Peter Chattaway is, as always, right on top of the announcement that there is a film about Paul in the works, with Hugh Jackman in the lead. Given the famous anecdote in the apocryphal Acts of Paul and Thecla which describes him as short, bald, bow-legged, and unibrowed, I have always pictured Paul more as Wallace Shawn than the strapping Jackman. Even though Thecla was not well accepted as a legitimate description of Paul, one can still see its effect on representations of the apostle in early Christian art.

It is true that Paul is fairly self-deprecating in his letters, as when he reminds the church in Corinth that he did not initially come across as a very charismatic or eloquent man (1 Corinthians 2:1-5). But they were persuaded nonetheless, and a small community of Christians grew amidst the bustle of this thriving crossroads of Greece and Rome. They were compelled. There was something about Paul they found wise and true, and even a little bit revolutionary.

This personality of Paul lies between the lines of much of the New Testament, and is an important part of understanding how the church bloomed so quickly north and west across the Roman empire. His rhetoric was often antagonistic. He read the Hebrew scriptures in odd ways.

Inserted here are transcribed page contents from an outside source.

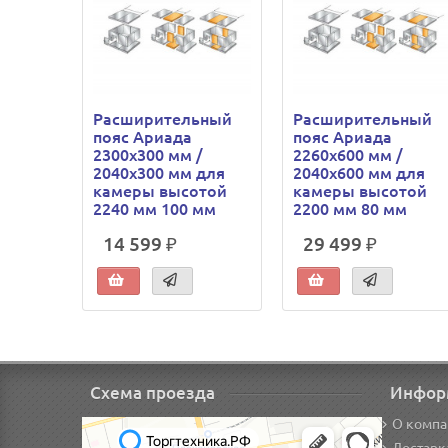
Расширительный
Расширительный
пояс Ариада
пояс Ариада
2300х300 мм /
2260х600 мм /
2040х300 мм для
2040х600 мм для
камеры высотой
камеры высотой
2240 мм 100 мм
2200 мм 80 мм
14 599 ₽
29 499 ₽
Схема проезда
Инфор
О компа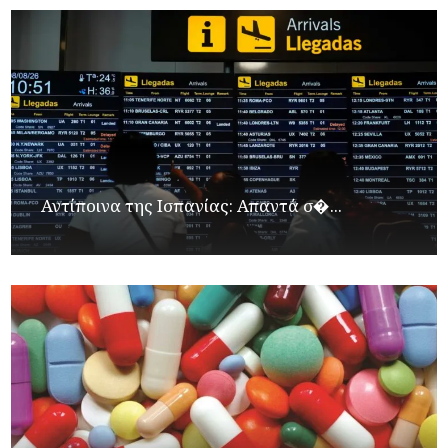
Αντίποινα της Ισπανίας: Απαντά σ�...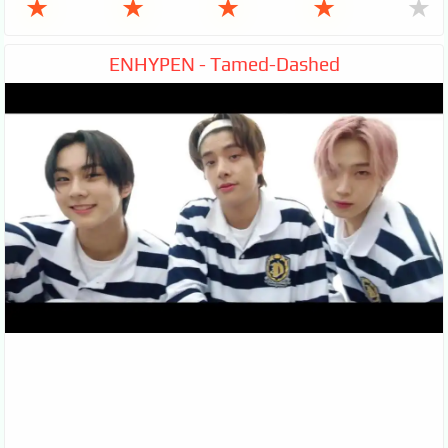
★
★
★
★
★
ENHYPEN - Tamed-Dashed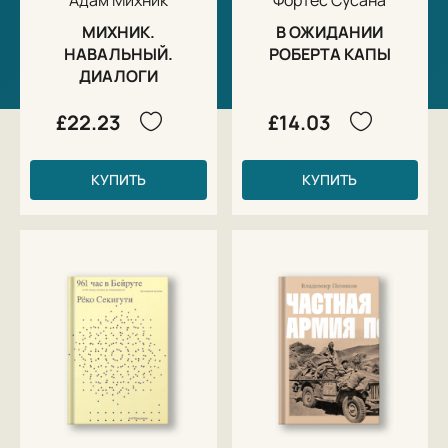
МИХНИК.
В ОЖИДАНИИ
НАВАЛЬНЫЙ.
РОБЕРТА КАПЫ
ДИАЛОГИ
£22.23
£14.03
КУПИТЬ
КУПИТЬ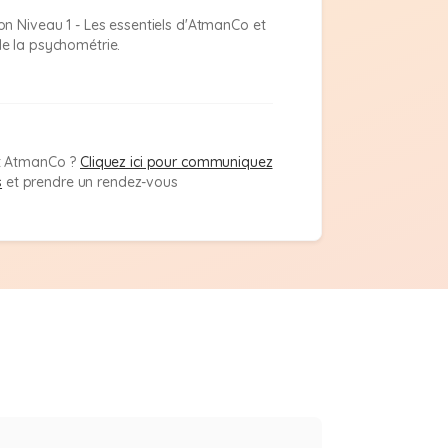
tion Niveau 1 - Les essentiels d'AtmanCo et
e la psychométrie.
nt AtmanCo ?
Cliquez ici pour communiquez
s
et prendre un rendez-vous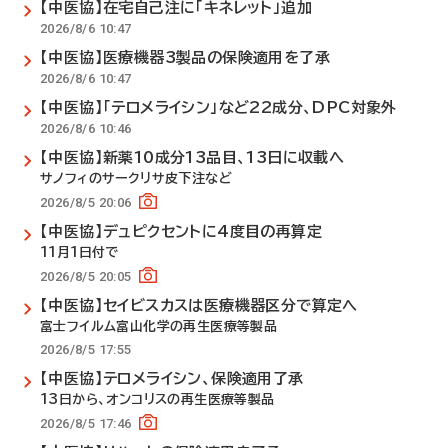
【中医協】在宅自己注に「キネレット」追加
2026/8/6 10:47
【中医協】医療機器3製品の保険適用を了承
2026/8/6 10:47
【中医協】「テロメライシン」など22成分、DPC対象外
2026/8/6 10:46
【中医協】新薬10成分13品目、13日に収載へ
サノフィのサークリサ皮下注など
2026/8/5 20:06
【中医協】デュピクセントに4度目の再算定
11月1日付で
2026/8/5 20:05
【中医協】セイビスカスは医療機器区分で算定へ
富士フイルム富山化学の再生医療等製品
2026/8/5 17:55
【中医協】テロメライシン、保険適用了承
13日から、オンコリスの再生医療等製品
2026/8/5 17:46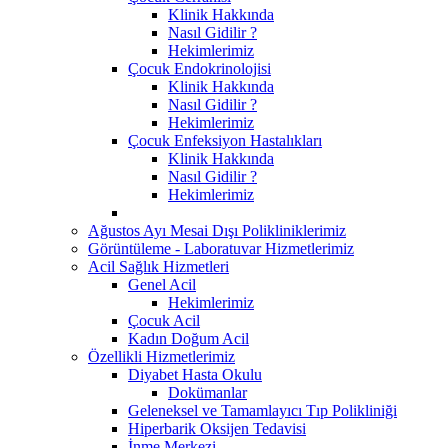
Klinik Hakkında
Nasıl Gidilir ?
Hekimlerimiz
Çocuk Endokrinolojisi
Klinik Hakkında
Nasıl Gidilir ?
Hekimlerimiz
Çocuk Enfeksiyon Hastalıkları
Klinik Hakkında
Nasıl Gidilir ?
Hekimlerimiz
Ağustos Ayı Mesai Dışı Polikliniklerimiz
Görüntüleme - Laboratuvar Hizmetlerimiz
Acil Sağlık Hizmetleri
Genel Acil
Hekimlerimiz
Çocuk Acil
Kadın Doğum Acil
Özellikli Hizmetlerimiz
Diyabet Hasta Okulu
Dokümanlar
Geleneksel ve Tamamlayıcı Tıp Polikliniği
Hiperbarik Oksijen Tedavisi
İnme Merkezi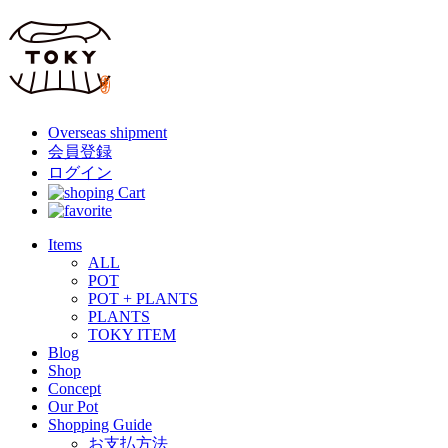
Overseas shipment
会員登録
ログイン
Items
ALL
POT
POT + PLANTS
PLANTS
TOKY ITEM
Blog
Shop
Concept
Our Pot
Shopping Guide
お支払方法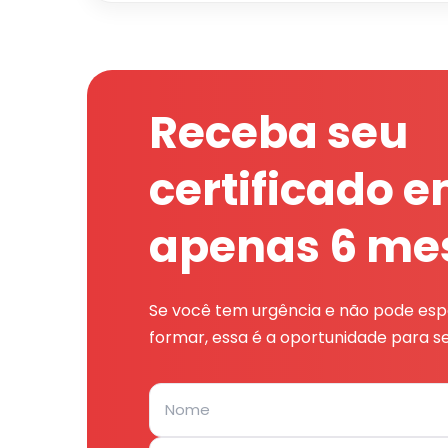
Receba seu
certificado 
apenas 6 me
Se você tem urgência e não pode espe
formar, essa é a oportunidade para se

His work among Gentiles ran against the grain of more established early Christian practice. He was accosted by crowds and chased out of cities.

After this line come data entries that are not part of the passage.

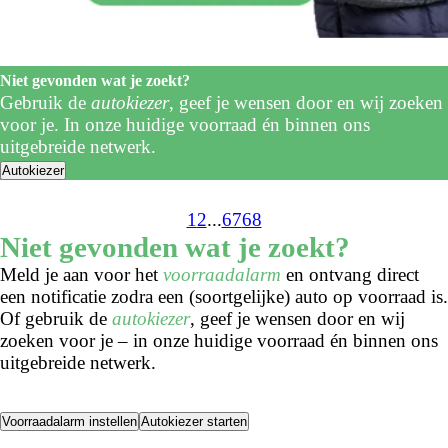
Niet gevonden wat je zoekt?
Gebruik de
autokiezer
, geef je wensen door en wij zoeken
voor je. In onze huidige voorraad én binnen ons
uitgebreide netwerk.
Autokiezer
1
2
...
67
68
Niet gevonden wat je zoekt?
Meld je aan voor het
voorraadalarm
en ontvang direct
een notificatie zodra een (soortgelijke) auto op voorraad is.
Of gebruik de
autokiezer
, geef je wensen door en wij
zoeken voor je – in onze huidige voorraad én binnen ons
uitgebreide netwerk.
Voorraadalarm instellen
Autokiezer starten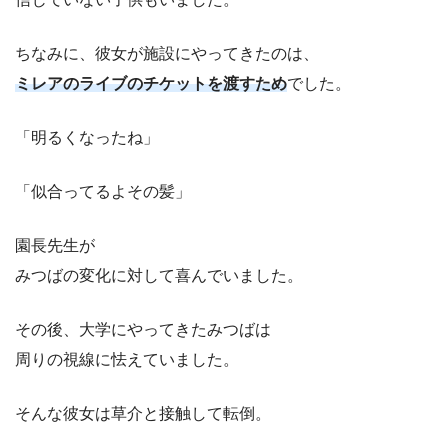
ちなみに、彼女が施設にやってきたのは、
ミレアのライブのチケットを渡すため
でした。
「明るくなったね」
「似合ってるよその髪」
園長先生が
みつばの変化に対して喜んでいました。
その後、大学にやってきたみつばは
周りの視線に怯えていました。
そんな彼女は草介と接触して転倒。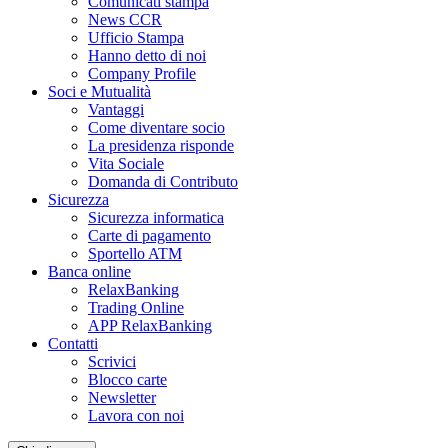
Comunicati stampa
News CCR
Ufficio Stampa
Hanno detto di noi
Company Profile
Soci e Mutualità
Vantaggi
Come diventare socio
La presidenza risponde
Vita Sociale
Domanda di Contributo
Sicurezza
Sicurezza informatica
Carte di pagamento
Sportello ATM
Banca online
RelaxBanking
Trading Online
APP RelaxBanking
Contatti
Scrivici
Blocco carte
Newsletter
Lavora con noi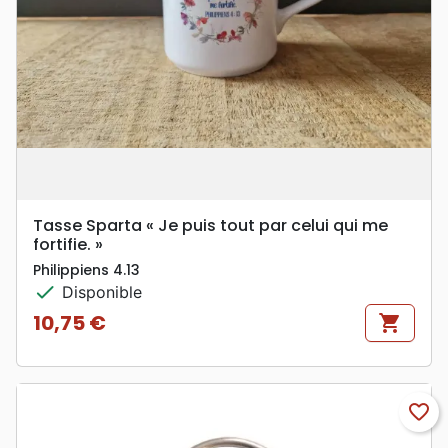
Tasse Sparta « Je puis tout par celui qui me
fortifie. »
Philippiens 4.13
check
Disponible
10,75 €
shopping_cart
Prix
favorite_border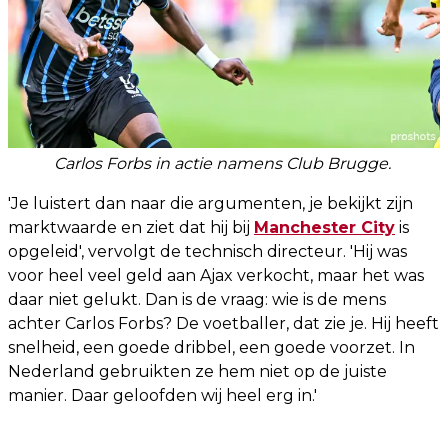
Carlos Forbs in actie namens Club Brugge.
'Je luistert dan naar die argumenten, je bekijkt zijn
marktwaarde en ziet dat hij bij
Manchester City
is
opgeleid', vervolgt de technisch directeur. 'Hij was
voor heel veel geld aan Ajax verkocht, maar het was
daar niet gelukt. Dan is de vraag: wie is de mens
achter Carlos Forbs? De voetballer, dat zie je. Hij heeft
snelheid, een goede dribbel, een goede voorzet. In
Nederland gebruikten ze hem niet op de juiste
manier. Daar geloofden wij heel erg in.'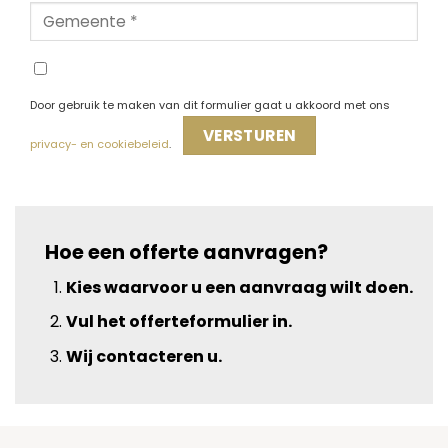
Door gebruik te maken van dit formulier gaat u akkoord met ons
privacy- en cookiebeleid
.
Alternative:
Hoe een offerte aanvragen?
Kies waarvoor u een aanvraag wilt doen.
Vul het offerteformulier in.
Wij contacteren u.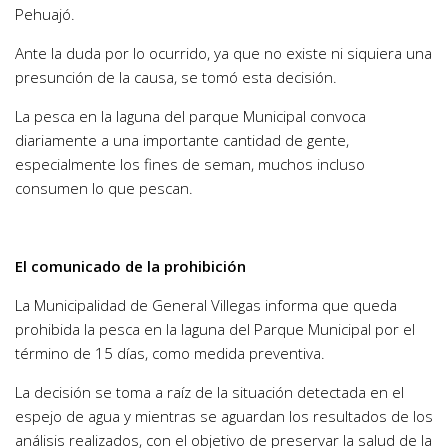
Pehuajó.
Ante la duda por lo ocurrido, ya que no existe ni siquiera una
presunción de la causa, se tomó esta decisión.
La pesca en la laguna del parque Municipal convoca
diariamente a una importante cantidad de gente,
especialmente los fines de seman, muchos incluso
consumen lo que pescan.
El comunicado de la prohibición
La Municipalidad de General Villegas informa que queda
prohibida la pesca en la laguna del Parque Municipal por el
término de 15 días, como medida preventiva.
La decisión se toma a raíz de la situación detectada en el
espejo de agua y mientras se aguardan los resultados de los
análisis realizados, con el objetivo de preservar la salud de la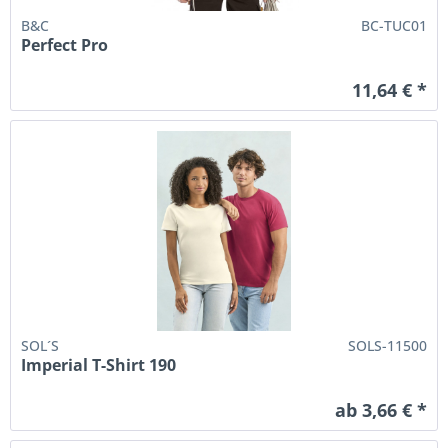
B&C
BC-TUC01
Perfect Pro
11,64 € *
SOL´S
SOLS-11500
Imperial T-Shirt 190
ab 3,66 € *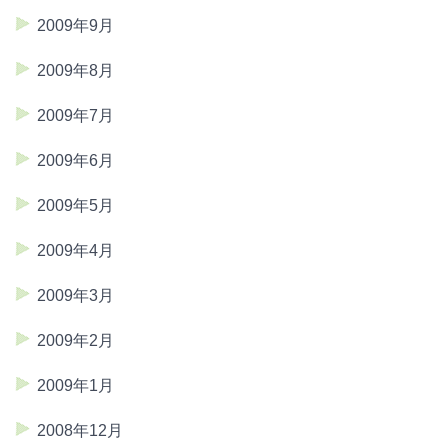
2009年9月
2009年8月
2009年7月
2009年6月
2009年5月
2009年4月
2009年3月
2009年2月
2009年1月
2008年12月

He just wasn’t exactly the kind of person you want to claim as a religious or theological inspiration. But so many did because they could see in Paul what others had seen in Jesus. He had an unwavering sense of mission, an alluring conviction about the nature of time and history, and a subversive generosity of spirit (usually).

Because this can be difficult to see in the text, good movie representations of Paul are very valuable. A few points this direction:

1. The personality of Paul is one of the driving forces of the New Testament. It can be hard to hear this across so many centuries through the obscurities of his prose and Luke’s account of his travels through Asia Minor and Greece. But if we want to understand what made Paul tick and how he arrived at some of his core theological convictions, we need to be able to imagine him in action. We need to be able to grasp the features of his biography that made him such a unique and tireless witness to the earliest Jesus movement in Jerusalem and Antioch.

A lot of the clumsiest scholarship on Paul is marked by a lack of this imagination. Conversely, much of the best scholarship on Paul begins by entering into his interesting biographical drama.

2. Paul’s theology was narrative in scope. He was not necessarily a teacher of ideas, but someone with a new story to tell about how God works in history and invites others to participate in that redemptive work. His story encompassed re-readings of the history of Israel, the foundations of the Empire, and even of himself. He thought of himself as someone called by God from one story to another. He lends himself to the medium of cinema.

3. It is always a good time to hear Paul. Paul often gets a bad rap. A few of his texts are battlegrounds for debate on homosexuality, gender distinctions, the authority of the church, etc… It is fair to quibble about these elements of his work. But at the center of Paul’s thought is a call to liberation. Because Paul was able to see through the politics and ideologies of his own era in timeless ways, he was, as F.F. Bruce described him, the “apostle of the heart set free.” Even just his basic biography has much to say to us today about what it means to live and flourish in society.

These are the kinds of things a movie can get very right about Paul.